The neighbor happened to be an off-duty police officer.  He called the cops and immediately came outside with his girlfriend.  They thought Owen had been attacking me.  Owen realized how bad the situation looked for him and immediately took off to get my parents, who lived a half-mile away.  When my parents showed up a few minutes later, my dad said something I guess (??!!) in an attempt to calm me down.  He said something like we all have a hard time sometimes.  I told him to f^ck off.  Maybe he was trying to be supportive, but I felt like he was minimizing my experience, implying I was overreacting.  Granted, I was overreacting to the situation at hand, but that’s because I had under-reacted to countless years of other people’s bullshit and my top had completely blown off, so to speak.


My First Everything

October 9, 2008

Although he was not always the best influence on me, Owen meant well.  He actually did the nicest thing anyone has ever done for me.  He encouraged me to apply to the main campus of the University I was attending.  It was a school that is very difficult to get into.  Even though I was already attending a commuter campus, I had to apply as a new student in order to “transfer” to the main campus.  I was totally intimidated because only the smartest people in the state and country went there and I didn’t think I was one of “them.”  But, Owen always told me I was smart and insisted I apply to attend the following year.

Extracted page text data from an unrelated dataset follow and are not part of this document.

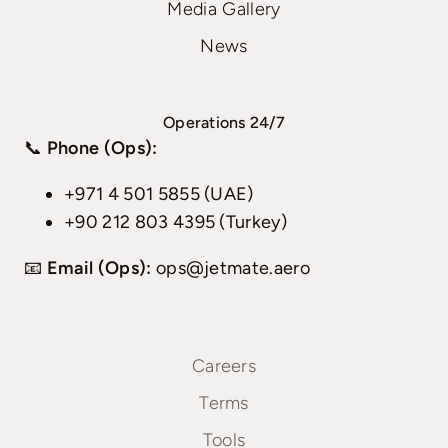
Media Gallery
News
Operations 24/7
📞
Phone (Ops):
+971 4 501 5855 (UAE)
+90 212 803 4395 (Turkey)
📧
Email (Ops):
ops@jetmate.aero
Careers
Terms
Tools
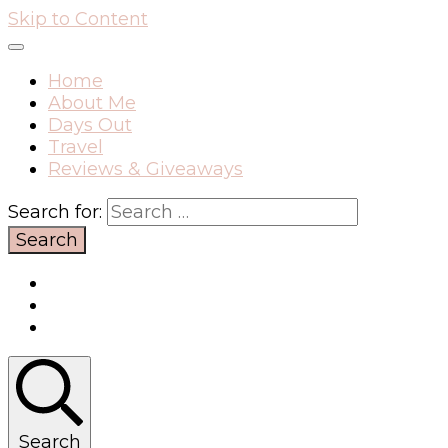
Skip to Content
Home
About Me
Days Out
Travel
Reviews & Giveaways
Search for:
Search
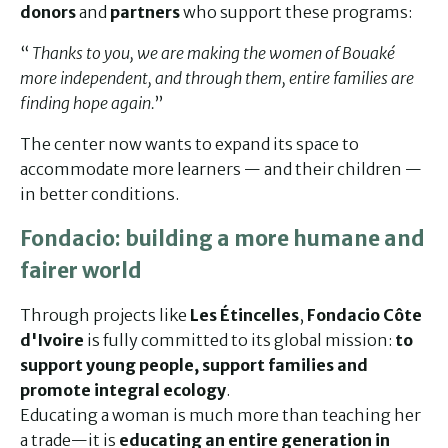
donors
and
partners
who support these programs:
“
Thanks to you, we are making the women of Bouaké
more independent, and through them, entire families are
finding hope again.
”
The center now wants to expand its space to
accommodate more learners — and their children —
in better conditions.
Fondacio: building a more humane and
fairer world
Through projects like
Les Étincelles
,
Fondacio Côte
d'Ivoire
is fully committed to its global mission:
to
support young people, support families and
promote integral ecology
.
Educating a woman is much more than teaching her
a trade—it is
educating an entire generation in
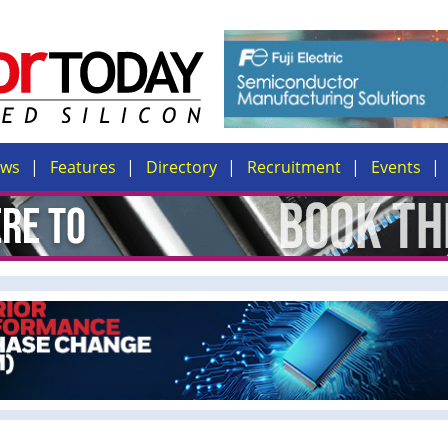
ews
Features
Directory
Recruitment
Events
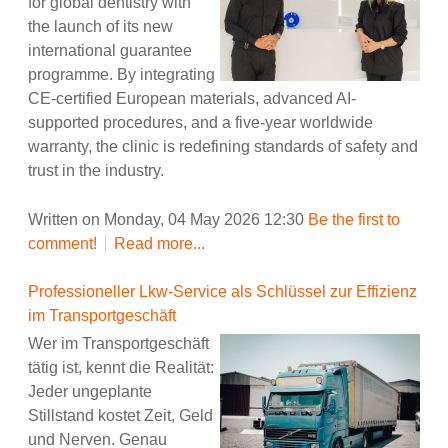
for global dentistry with
the launch of its new
international guarantee
programme. By integrating
CE-certified European materials, advanced AI-
supported procedures, and a five-year worldwide
warranty, the clinic is redefining standards of safety and
trust in the industry.
Written on Monday, 04 May 2026 12:30
Be the first to
comment!
Read more...
Professioneller Lkw-Service als Schlüssel zur Effizienz
im Transportgeschäft
Wer im Transportgeschäft
tätig ist, kennt die Realität:
Jeder ungeplante
Stillstand kostet Zeit, Geld
und Nerven. Genau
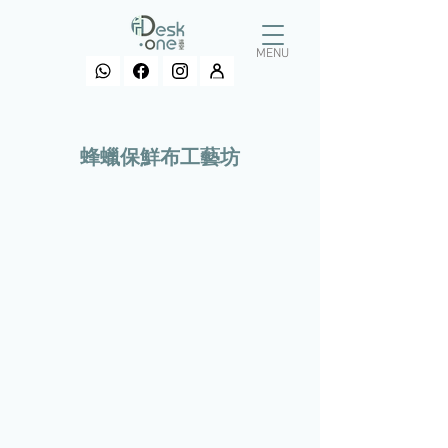
MENU
​蜂蠟保鮮布工藝坊
>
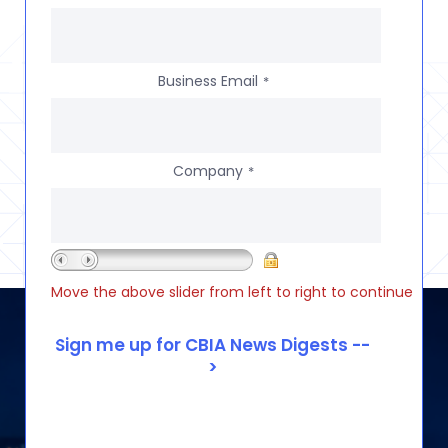
Business Email
*
Company
*
Move the above slider from left to right to continue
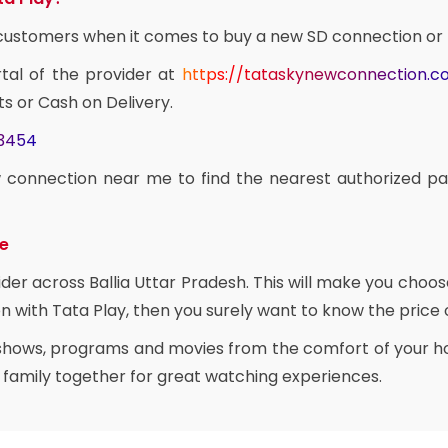
e customers when it comes to buy a new SD connection or
rtal of the provider at
https://tataskynewconnection.
ts or Cash on Delivery.
03454
 connection near me to find the nearest authorized pa
ce
ider across Ballia Uttar Pradesh. This will make you choo
n with Tata Play, then you surely want to know the price of
 shows, programs and movies from the comfort of your ho
e family together for great watching experiences.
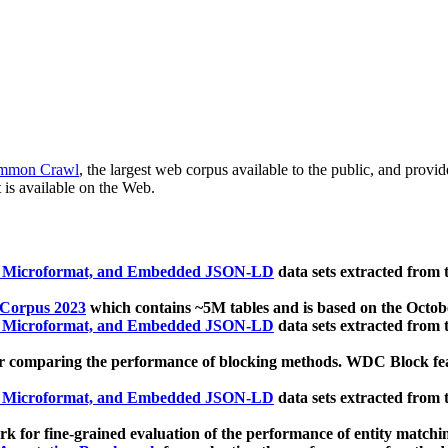
mmon Crawl
, the largest web corpus available to the public, and provi
 is available on the Web.
, Microformat, and Embedded JSON-LD
data sets extracted from
 Corpus 2023
which contains ~5M tables and is based on the Octo
, Microformat, and Embedded JSON-LD
data sets extracted from
 comparing the performance of blocking methods. WDC Block featu
, Microformat, and Embedded JSON-LD
data sets extracted from
 for fine-grained evaluation of the performance of entity matchi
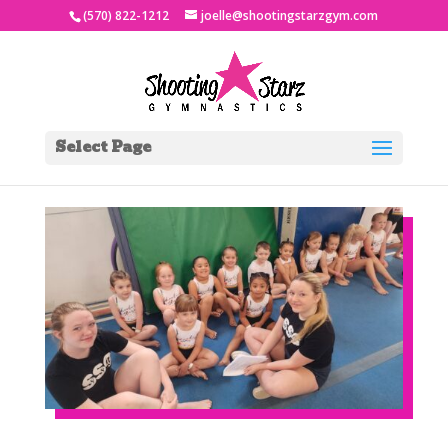
(570) 822-1212
joelle@shootingstarzgym.com
Select Page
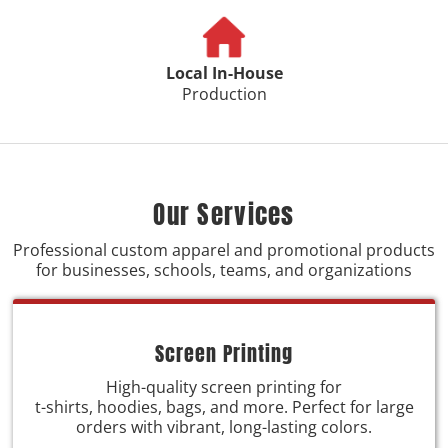
Local In-House
Production
Our Services
Professional custom apparel and promotional products
for businesses, schools, teams, and organizations
Screen Printing
High-quality screen printing for
t-shirts, hoodies, bags, and more. Perfect for large
orders with vibrant, long-lasting colors.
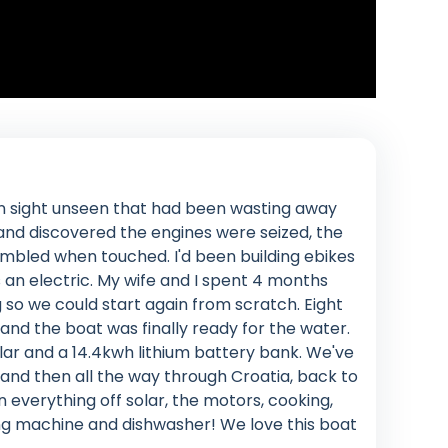
n sight unseen that had been wasting away
 and discovered the engines were seized, the
umbled when touched. I'd been building ebikes
 an electric. My wife and I spent 4 months
ng so we could start again from scratch. Eight
nd the boat was finally ready for the water.
lar and a 14.4kwh lithium battery bank. We've
 and then all the way through Croatia, back to
everything off solar, the motors, cooking,
ng machine and dishwasher! We love this boat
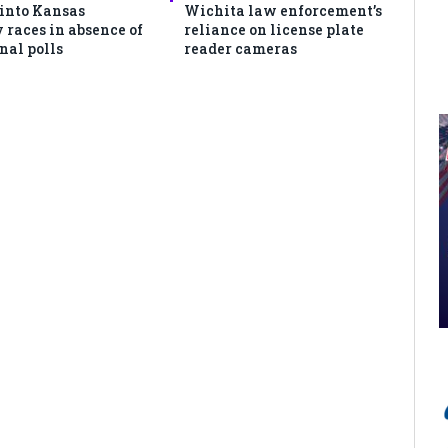
 into Kansas
Wichita law enforcement’s
 races in absence of
reliance on license plate
nal polls
reader cameras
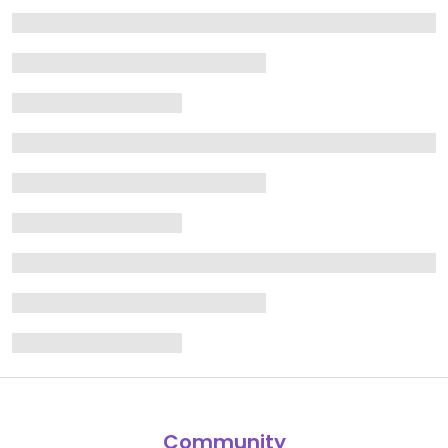
Community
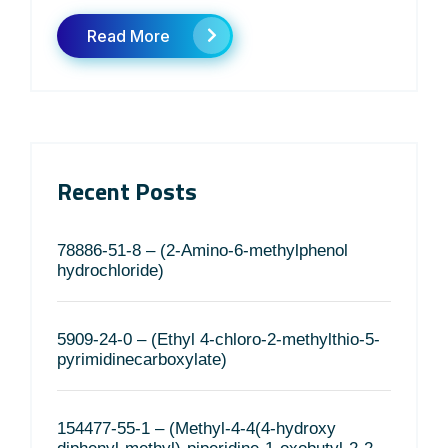
Read More
Recent Posts
78886-51-8 – (2-Amino-6-methylphenol
hydrochloride)
5909-24-0 – (Ethyl 4-chloro-2-methylthio-5-
pyrimidinecarboxylate)
154477-55-1 – (Methyl-4-4(4-hydroxy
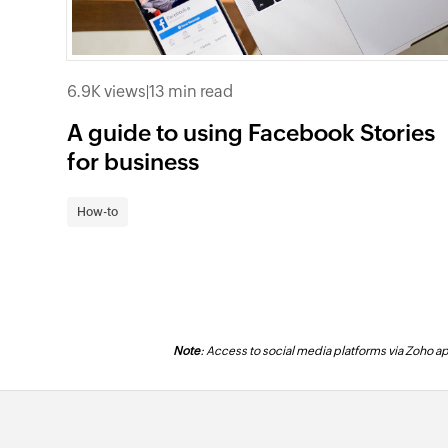
6.9K views
|
13 min read
A guide to using Facebook Stories
for business
How-to
Note
: Access to social media platforms via Zoho app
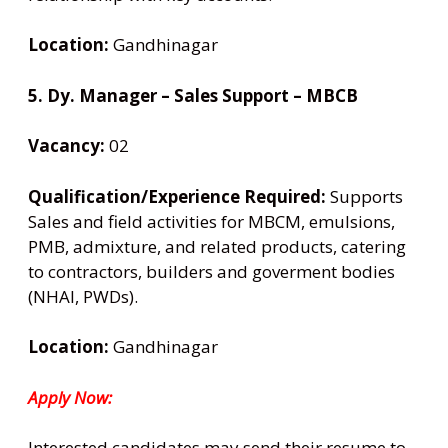
Location:
Gandhinagar
5. Dy. Manager – Sales Support – MBCB
Vacancy:
02
Qualification/Experience Required:
Supports
Sales and field activities for MBCM, emulsions,
PMB, admixture, and related products, catering
to contractors, builders and goverment bodies
(NHAI, PWDs).
Location:
Gandhinagar
Apply Now:
Interested candidates may send their resume to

So, with his urging and support, I started filling out the application.  I got stuck on my personal statement, but he stayed on my case until I finished it and submitted the application packet. 

 

A few months later, to my shock and amazement, I was accepted!  I could not believe it was real.  I was just accepted to one of the best schools in the country.  I was finally going to be able to get out of this horrible town I grew up in.  I was finally going to be able to get away from my family.  I was jubilant.  My hope that things might get better was renewed.

It was still a rough ride from there.  It took me many years to work through all of my issues, including the abuse and neglect I experienced during the first two decades of my life.  I had three “mental breakdowns” to get through over the following 14 years.

I don’t know what would have happened to me if Owen had not insisted I take that risk. 

I don’t know if I would be alive today.  I don’t think I would have made it.  I certainly wouldn’t be in one piece.  Based on my two short-lived stays in my hometown since originally departing, I know my addiction issues would have been much worse.  And the available mental health care was terrible.  The therapist I saw before I finally “escaped” my family and hometown insisted I had been sexually abused as a child (which I had not been).  And the psychiatrist I saw gave me anti-seizure medications instead of the anti-depressants I desparately needed.  He also shared inappropriate sex-related information with me and prescribed a medication that decreased the efficacy of the birth control pills I was taking without telling me that this was the case.  If I hadn’t escaped that “madhouse,” I would have ended up like my grandmother Bernadine.